There is a problem, however, which is the global nature of pandemic risks. Terror attacks and natural catastrophes tend to have a localised effect geographically in terms of business interruption, which is not the case with viral infections. Correlation, in geographic terms, has been perfect during Covid-19. “Knowing what we know about the global nature of pandemics and its impact on different regions and different time horizons, perhaps Tria might not be the best fit for these types of risk,” Grenier says.

Modelling challenges also lie ahead. “Pandemic modelling is very different from modelling hurricanes or earthquakes. The latter are governed by strict laws of physics,” he says. “There is very little humans can do to reduce the severity of the event in advance.

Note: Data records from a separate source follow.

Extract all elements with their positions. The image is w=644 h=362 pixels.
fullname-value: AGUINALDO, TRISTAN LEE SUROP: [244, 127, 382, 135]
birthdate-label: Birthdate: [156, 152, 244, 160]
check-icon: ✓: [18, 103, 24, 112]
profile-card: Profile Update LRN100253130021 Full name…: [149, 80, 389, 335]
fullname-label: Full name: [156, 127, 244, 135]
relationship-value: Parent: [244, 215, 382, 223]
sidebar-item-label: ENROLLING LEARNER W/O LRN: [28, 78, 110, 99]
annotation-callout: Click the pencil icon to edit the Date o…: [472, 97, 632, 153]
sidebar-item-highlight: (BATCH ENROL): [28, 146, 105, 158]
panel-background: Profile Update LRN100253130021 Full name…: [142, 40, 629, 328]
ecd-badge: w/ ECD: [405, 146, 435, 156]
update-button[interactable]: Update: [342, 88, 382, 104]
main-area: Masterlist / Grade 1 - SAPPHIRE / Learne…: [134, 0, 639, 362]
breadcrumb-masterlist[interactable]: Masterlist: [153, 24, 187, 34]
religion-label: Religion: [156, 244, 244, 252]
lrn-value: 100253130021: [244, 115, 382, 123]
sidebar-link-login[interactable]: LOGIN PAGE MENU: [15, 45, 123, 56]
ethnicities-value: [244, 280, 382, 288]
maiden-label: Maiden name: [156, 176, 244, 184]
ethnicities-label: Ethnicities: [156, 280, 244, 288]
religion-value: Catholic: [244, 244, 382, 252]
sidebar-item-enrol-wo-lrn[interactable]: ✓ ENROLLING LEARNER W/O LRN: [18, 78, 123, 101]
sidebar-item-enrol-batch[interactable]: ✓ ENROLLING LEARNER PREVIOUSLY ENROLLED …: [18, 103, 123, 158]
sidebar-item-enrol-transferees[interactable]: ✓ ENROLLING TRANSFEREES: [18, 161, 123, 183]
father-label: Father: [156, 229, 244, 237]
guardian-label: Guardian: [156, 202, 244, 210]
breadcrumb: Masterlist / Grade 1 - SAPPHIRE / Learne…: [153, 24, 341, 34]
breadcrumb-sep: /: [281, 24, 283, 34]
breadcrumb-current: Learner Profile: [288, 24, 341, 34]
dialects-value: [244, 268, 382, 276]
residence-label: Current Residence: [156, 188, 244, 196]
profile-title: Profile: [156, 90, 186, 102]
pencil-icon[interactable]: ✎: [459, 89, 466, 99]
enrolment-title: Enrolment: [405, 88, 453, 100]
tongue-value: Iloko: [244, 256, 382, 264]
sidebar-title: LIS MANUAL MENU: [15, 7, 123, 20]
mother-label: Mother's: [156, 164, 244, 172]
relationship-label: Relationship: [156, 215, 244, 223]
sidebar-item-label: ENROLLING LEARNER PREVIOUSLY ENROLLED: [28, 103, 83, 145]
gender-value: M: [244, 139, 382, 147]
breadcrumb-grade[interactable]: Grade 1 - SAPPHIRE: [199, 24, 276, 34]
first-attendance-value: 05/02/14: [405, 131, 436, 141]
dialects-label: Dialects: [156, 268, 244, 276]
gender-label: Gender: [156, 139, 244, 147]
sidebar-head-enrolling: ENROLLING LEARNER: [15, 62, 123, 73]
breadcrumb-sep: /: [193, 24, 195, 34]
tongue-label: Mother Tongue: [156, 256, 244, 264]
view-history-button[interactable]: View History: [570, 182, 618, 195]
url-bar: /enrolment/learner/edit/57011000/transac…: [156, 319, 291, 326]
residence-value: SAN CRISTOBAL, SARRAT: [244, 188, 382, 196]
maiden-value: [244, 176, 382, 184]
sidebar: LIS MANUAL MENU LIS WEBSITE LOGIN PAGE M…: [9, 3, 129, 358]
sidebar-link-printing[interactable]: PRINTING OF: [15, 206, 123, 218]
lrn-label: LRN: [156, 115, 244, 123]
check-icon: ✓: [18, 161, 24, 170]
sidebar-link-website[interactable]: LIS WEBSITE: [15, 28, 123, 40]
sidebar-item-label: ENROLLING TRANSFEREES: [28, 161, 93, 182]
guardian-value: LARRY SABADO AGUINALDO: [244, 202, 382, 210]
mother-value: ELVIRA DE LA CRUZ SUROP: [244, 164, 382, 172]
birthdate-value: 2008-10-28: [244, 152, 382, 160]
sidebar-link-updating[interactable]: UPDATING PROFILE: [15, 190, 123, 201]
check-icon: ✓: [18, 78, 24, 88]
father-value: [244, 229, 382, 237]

In the case of pandemics, there is a behavioural element, it is a bio­logy and epidemiological problem. It requires modelling behaviours and not physics.”

 

Accumulation

The very estimation of potential losses and accumulation is another problem. So far, what experts can say with confidence is business interruption losses caused by Covid-19 will be huge and unprecedented. That is hardly the kind of estimate that can inform discussions about the formation of insurance pools or backstops.

“An important question is how to integrate econometric models into epidemiological models. In this crisis, we are not talking about mortality but economic impact,” Menzinger says. “The linking of epidemiological and econometric models is still in its infancy and estimates by economists of the impact of the crisis on GDP are changing dramatically from one week to another.”

The design of a pool mechanism is also likely to vary widely from country to country. Some continental European countries have created short-term programmes where the government effectively takes over the salaries of workers of companies affected by the lockdown, which takes away a big chunk of policyholders’ fixed costs. Pooling schemes in such countries can then concentrate on other fixed costs, reducing their potential size. In other countries, however, coverages may need to be broader, including not only wages but potentially workers’ compensation and health insurance.

It must also contemplate the availability of prompt liquidity, as pools will be under pressure to provide financial relief to businesses as soon as possible.

“One of the main discussions is how to provide liquidity when a pandemic event occurs,” Priebe says. “A key issue that needs to be built in any future solution is whether there are pre-established lines of credit, so when an event occurs the facilitator of pools, be it the insurance community or other actors, have immediately access to central banks’ funding to ensure it can immediately pay out the critical support that is needed.”

Hurricane model (Elena11/Shutterstock.com) Modelling pandemic risks is very different from nat cats because modelling involves behaviours instead of physics Elena11/Shutterstock.com

No matter what the solution turns out to be, the industry would be well advised to come up with convincing ideas fast. “Today we have virtually thousands of businesses asking for pandemic coverages,” Priebe says. “The market will need a solution to meet demand.”

And, while politicians in several countries are under pressure to find business interruption relief for small and mid-sized business, the industry’s image is unlikely to emerge unscathed from the crisis, which will make it a potential target for drastic measures.

“Right now, there is an easy solution. You get Tria, find a Sharpie marker and where it says ‘terror’, you change it to ‘terror/pandemic’, and where in the date of coverage it says ‘now’, you replace with ‘before coronavirus’,” Finn says. “Pandemic risk exists and it is not going anywhere.”